Stop GPU Jobs with Low Utilization
You may want to make sure that your GPU job is canceled, if it is not utilizing the GPUs well enough. With this approach you stop early in case of bugs or other issues, which improves the availability of GPU resources for everyone.
Following the example of a dedicated PLEIADES user, you could create a shell script monitor_gpu_usage.sh
:
#! /usr/bin/env bash
# Specify the idle time threshold in seconds (e.g., 1800 seconds for 30 minutes)

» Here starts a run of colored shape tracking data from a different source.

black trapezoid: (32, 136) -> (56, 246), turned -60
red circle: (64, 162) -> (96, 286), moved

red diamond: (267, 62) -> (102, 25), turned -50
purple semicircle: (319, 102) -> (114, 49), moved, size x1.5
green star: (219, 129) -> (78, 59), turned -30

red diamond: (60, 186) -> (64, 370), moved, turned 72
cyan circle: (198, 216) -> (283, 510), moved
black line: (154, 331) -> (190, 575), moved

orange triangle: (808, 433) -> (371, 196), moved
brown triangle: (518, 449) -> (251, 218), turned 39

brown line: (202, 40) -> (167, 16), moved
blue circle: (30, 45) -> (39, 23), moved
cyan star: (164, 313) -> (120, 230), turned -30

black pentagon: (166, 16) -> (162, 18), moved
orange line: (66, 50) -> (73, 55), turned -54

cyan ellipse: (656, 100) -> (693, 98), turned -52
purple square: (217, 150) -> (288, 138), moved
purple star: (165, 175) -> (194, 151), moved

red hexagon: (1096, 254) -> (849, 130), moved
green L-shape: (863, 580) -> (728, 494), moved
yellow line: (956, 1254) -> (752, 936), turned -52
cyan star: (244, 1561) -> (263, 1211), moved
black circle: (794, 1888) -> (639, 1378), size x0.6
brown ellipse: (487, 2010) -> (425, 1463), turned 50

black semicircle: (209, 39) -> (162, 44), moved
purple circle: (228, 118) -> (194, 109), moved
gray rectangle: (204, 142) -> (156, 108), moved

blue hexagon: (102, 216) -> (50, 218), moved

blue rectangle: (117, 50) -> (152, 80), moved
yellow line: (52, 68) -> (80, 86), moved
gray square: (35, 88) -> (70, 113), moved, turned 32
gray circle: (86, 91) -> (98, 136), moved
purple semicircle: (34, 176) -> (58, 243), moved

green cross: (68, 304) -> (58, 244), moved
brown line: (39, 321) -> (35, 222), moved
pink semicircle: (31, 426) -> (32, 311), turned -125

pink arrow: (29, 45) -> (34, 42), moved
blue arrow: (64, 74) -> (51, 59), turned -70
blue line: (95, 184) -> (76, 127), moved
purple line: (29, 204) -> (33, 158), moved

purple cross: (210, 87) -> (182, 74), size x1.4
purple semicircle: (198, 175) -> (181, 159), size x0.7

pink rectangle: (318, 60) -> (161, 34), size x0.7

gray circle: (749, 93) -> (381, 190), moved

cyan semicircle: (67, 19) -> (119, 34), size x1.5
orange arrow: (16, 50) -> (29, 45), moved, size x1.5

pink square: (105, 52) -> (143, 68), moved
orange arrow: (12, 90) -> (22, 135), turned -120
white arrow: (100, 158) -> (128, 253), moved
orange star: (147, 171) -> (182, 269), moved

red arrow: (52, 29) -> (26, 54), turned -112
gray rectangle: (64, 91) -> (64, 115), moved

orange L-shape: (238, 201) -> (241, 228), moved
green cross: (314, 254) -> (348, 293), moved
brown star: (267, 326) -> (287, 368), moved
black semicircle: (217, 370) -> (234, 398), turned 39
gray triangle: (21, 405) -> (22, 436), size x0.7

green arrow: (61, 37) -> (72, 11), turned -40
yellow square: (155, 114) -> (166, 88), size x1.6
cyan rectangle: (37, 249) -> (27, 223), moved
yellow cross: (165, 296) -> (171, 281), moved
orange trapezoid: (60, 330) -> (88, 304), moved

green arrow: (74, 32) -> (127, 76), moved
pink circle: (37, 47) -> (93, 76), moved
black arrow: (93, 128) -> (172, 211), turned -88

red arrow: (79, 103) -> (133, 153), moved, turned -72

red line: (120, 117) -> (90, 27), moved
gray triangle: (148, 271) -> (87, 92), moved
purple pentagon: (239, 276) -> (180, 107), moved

IDLE_THRESHOLD=${IDLE_THRESHOLD:-1800} # Default to 30 minutes if not set
# Function to check GPU usage
check_gpu_usage() {
local gpu_usage
# Use CUDA_VISIBLE_DEVICES if set, otherwise fall back to GPU_DEVICE_ORDINAL
local gpu_list=${CUDA_VISIBLE_DEVICES:-$GPU_DEVICE_ORDINAL}
if [ -z "$gpu_list" ]; then
echo "No GPUs allocated to this job"
return 1
fi
gpu_usage=$(nvidia-smi --id=$(echo $gpu_list | tr ',' ' ') --query-gpu=utilization.gpu --format=csv,noheader,nounits)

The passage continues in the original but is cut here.